The Port of Rotterdam Authority has developed a dashboard that shows the performance of inland navigation in the past (barge performance monitor). Can that dashboard be extended with a prediction of the port staying time on the basis of publicly available data? The research shows that a rough prediction can be made with public data. To increase accuracy, more data is needed.

On the basis of the available data from the past, it is tested whether the current public data set is sufficient in making an accurate prediction. It turned out that this is not yet the case: more data sets are needed to arrive at more reliable predictions.
Influences on the staying time are: wind speed, day of arrival (which day in the week), but also, for example, the operator concerned and its way of working.


  • Prediction of staying times – With public information a rough prediction is possible. But only when aggregated data is added to it, maximum predictability and full insight are possible.
  • Extra services – Improved service by The Port of Rotterdam Authority to customers.
  • Decision information – More information helps the carriers in making them choose for the most suitable modality.


  • Has all possible data that may be helpful been identified?

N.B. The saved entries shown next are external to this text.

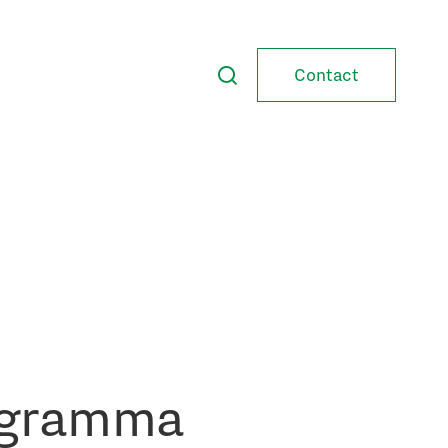
Contact
rogramma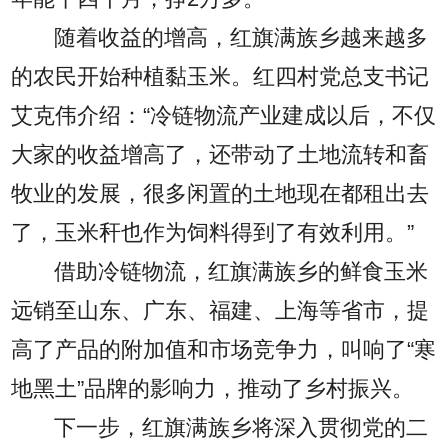
随着收益的增高，红旗满族乡越来越多
的农民开始种植黏玉米。红四村党总支书记
艾克伟介绍：“冷链物流产业建成以后，不仅
大家的收益增高了，还带动了土地流转和畜
牧业的发展，很多闲置的土地现在都租出去
了，玉米秆也作为饲料得到了有效利用。”
借助冷链物流，红旗满族乡的鲜食玉米
远销至山东、广东、福建、上海等省市，提
高了产品的附加值和市场竞争力，叫响了“寒
地黑土”品牌的影响力，推动了乡村振兴。
下一步，红旗满族乡将深入贯彻党的二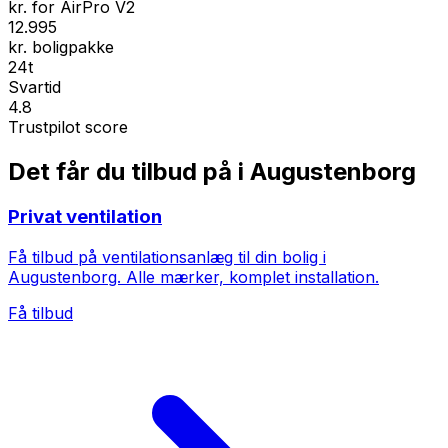
kr. for AirPro V2
12.995
kr. boligpakke
24t
Svartid
4.8
Trustpilot score
Det får du tilbud på i Augustenborg
Privat ventilation
Få tilbud på ventilationsanlæg til din bolig i
Augustenborg. Alle mærker, komplet installation.
Få tilbud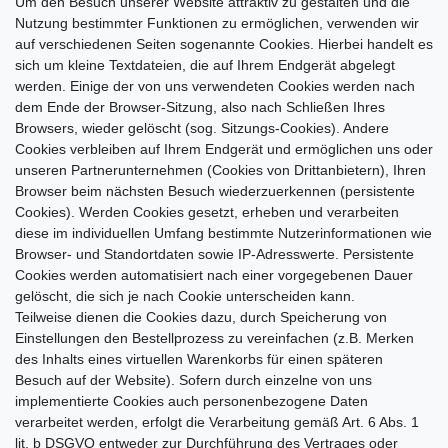
Um den Besuch unserer Website attraktiv zu gestalten und die
Nutzung bestimmter Funktionen zu ermöglichen, verwenden wir
auf verschiedenen Seiten sogenannte Cookies. Hierbei handelt es
sich um kleine Textdateien, die auf Ihrem Endgerät abgelegt
werden. Einige der von uns verwendeten Cookies werden nach
dem Ende der Browser-Sitzung, also nach Schließen Ihres
Browsers, wieder gelöscht (sog. Sitzungs-Cookies). Andere
Cookies verbleiben auf Ihrem Endgerät und ermöglichen uns oder
unseren Partnerunternehmen (Cookies von Drittanbietern), Ihren
Browser beim nächsten Besuch wiederzuerkennen (persistente
Cookies). Werden Cookies gesetzt, erheben und verarbeiten
diese im individuellen Umfang bestimmte Nutzerinformationen wie
Browser- und Standortdaten sowie IP-Adresswerte. Persistente
Cookies werden automatisiert nach einer vorgegebenen Dauer
gelöscht, die sich je nach Cookie unterscheiden kann.
Teilweise dienen die Cookies dazu, durch Speicherung von
Einstellungen den Bestellprozess zu vereinfachen (z.B. Merken
des Inhalts eines virtuellen Warenkorbs für einen späteren
Besuch auf der Website). Sofern durch einzelne von uns
implementierte Cookies auch personenbezogene Daten
verarbeitet werden, erfolgt die Verarbeitung gemäß Art. 6 Abs. 1
lit. b DSGVO entweder zur Durchführung des Vertrages oder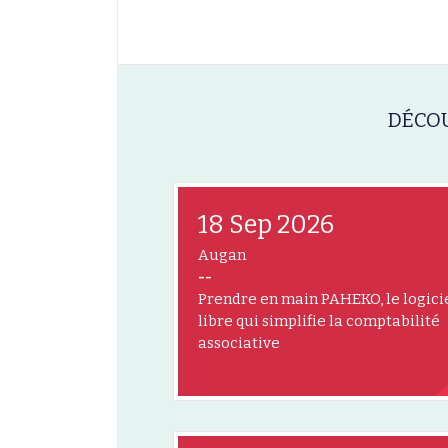
DÉCOU
18 Sep 2026
Augan
--
Prendre en main PAHEKO, le logici
libre qui simplifie la comptabilité
associative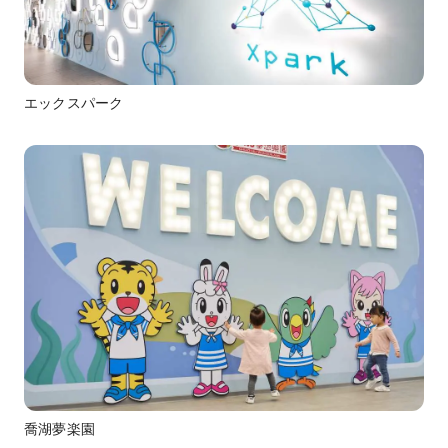
エックスパーク
喬湖夢楽園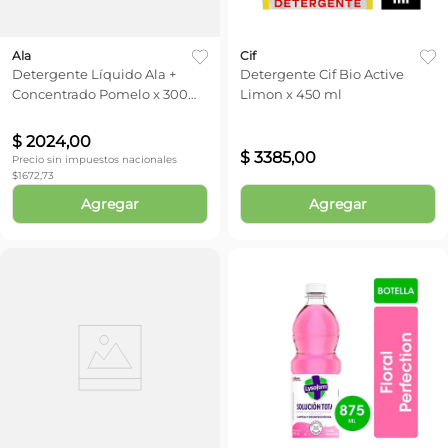
Ala
Cif
Detergente Líquido Ala +
Detergente Cif Bio Active
Concentrado Pomelo x 300
Limon x 450 ml
ml
$
2024
,
00
$
3385
,
00
Precio sin impuestos nacionales
$
1672,73
Agregar
Agregar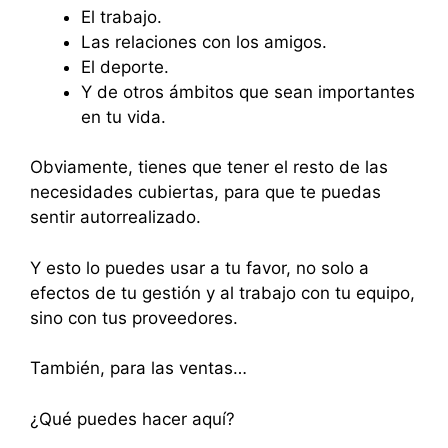
El trabajo.
Las relaciones con los amigos.
El deporte.
Y de otros ámbitos que sean importantes
en tu vida.
Obviamente, tienes que tener el resto de las
necesidades cubiertas, para que te puedas
sentir autorrealizado.
Y esto lo puedes usar a tu favor, no solo a
efectos de tu gestión y al trabajo con tu equipo,
sino con tus proveedores.
También, para las ventas…
¿Qué puedes hacer aquí?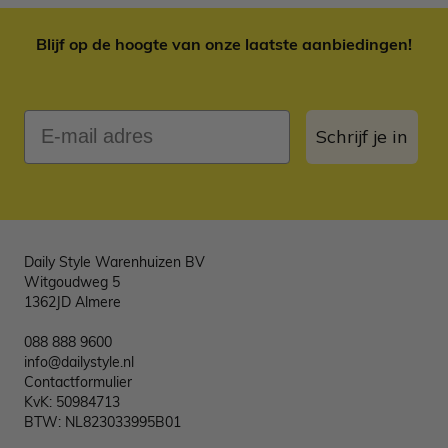
Blijf op de hoogte van onze laatste aanbiedingen!
E-mail adres
Schrijf je in
Daily Style Warenhuizen BV
Witgoudweg 5
1362JD Almere
088 888 9600
info@dailystyle.nl
Contactformulier
KvK: 50984713
BTW: NL823033995B01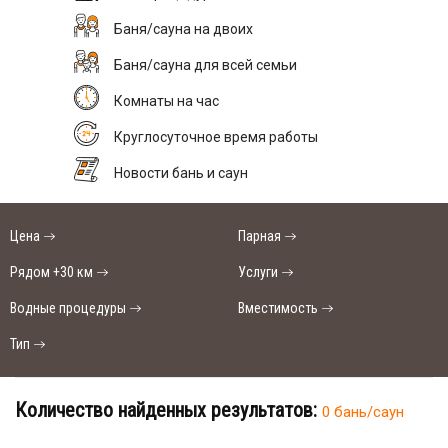
Баня/сауна на двоих
Баня/сауна для всей семьи
Комнаты на час
Круглосуточное время работы
Новости бань и саун
Цена
Парная
Рядом +30 км
Услуги
Водные процедуры
Вместимость
Тип
Количество найденных результатов:
0 бань/саун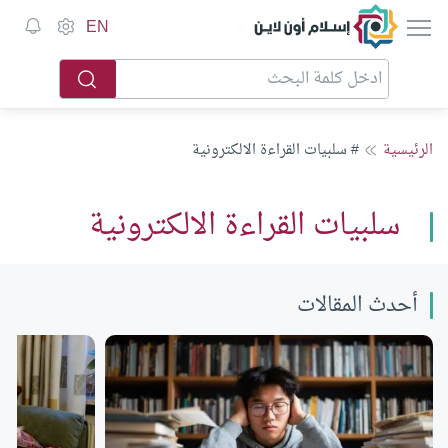
إسلام أون لاين
EN
الرئيسية
# سلبيات القراءة الالكترونية
سلبيات القراءة الالكترونية
أحدث المقالات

Or have data sets still been overlooked, and what can their possible added value be?
  • Are stakeholders prepared to make their data available? (privacy versus transparency)
  • How much certainty in the forecast is desirable? How exact does the prediction have to be, to be useful in practice for the various parties involved?


It will be possible to better manage expectations, for example in the choice between transport modalities (inland shipping, road, rail).


Erasmus University Rotterdam, Port of Rotterdam Authority, TNO.

‘The Barge port stay predictor project has given us useful insights into the predictive value of combined open data sources. The project results build on the Port of Rotterdam Authority’s endeavour to provide information on the reliability of the logistic networks throughout the port’

Wouter Groen

Business manager Nextlogic , Port of Rotterdam Authority

‘The study shows that the port calls that need to be predicted cannot be seen as autonomous processes, but are strongly determined by company specific characteristics.’

Jan van Dalen

Associate Professor of Statistics, RSM - Erasmus University

‘The project shows that combining different sources can lead towards accurate estimates of port calls. External factors as well as the business models of the various companies have to be taken into account.’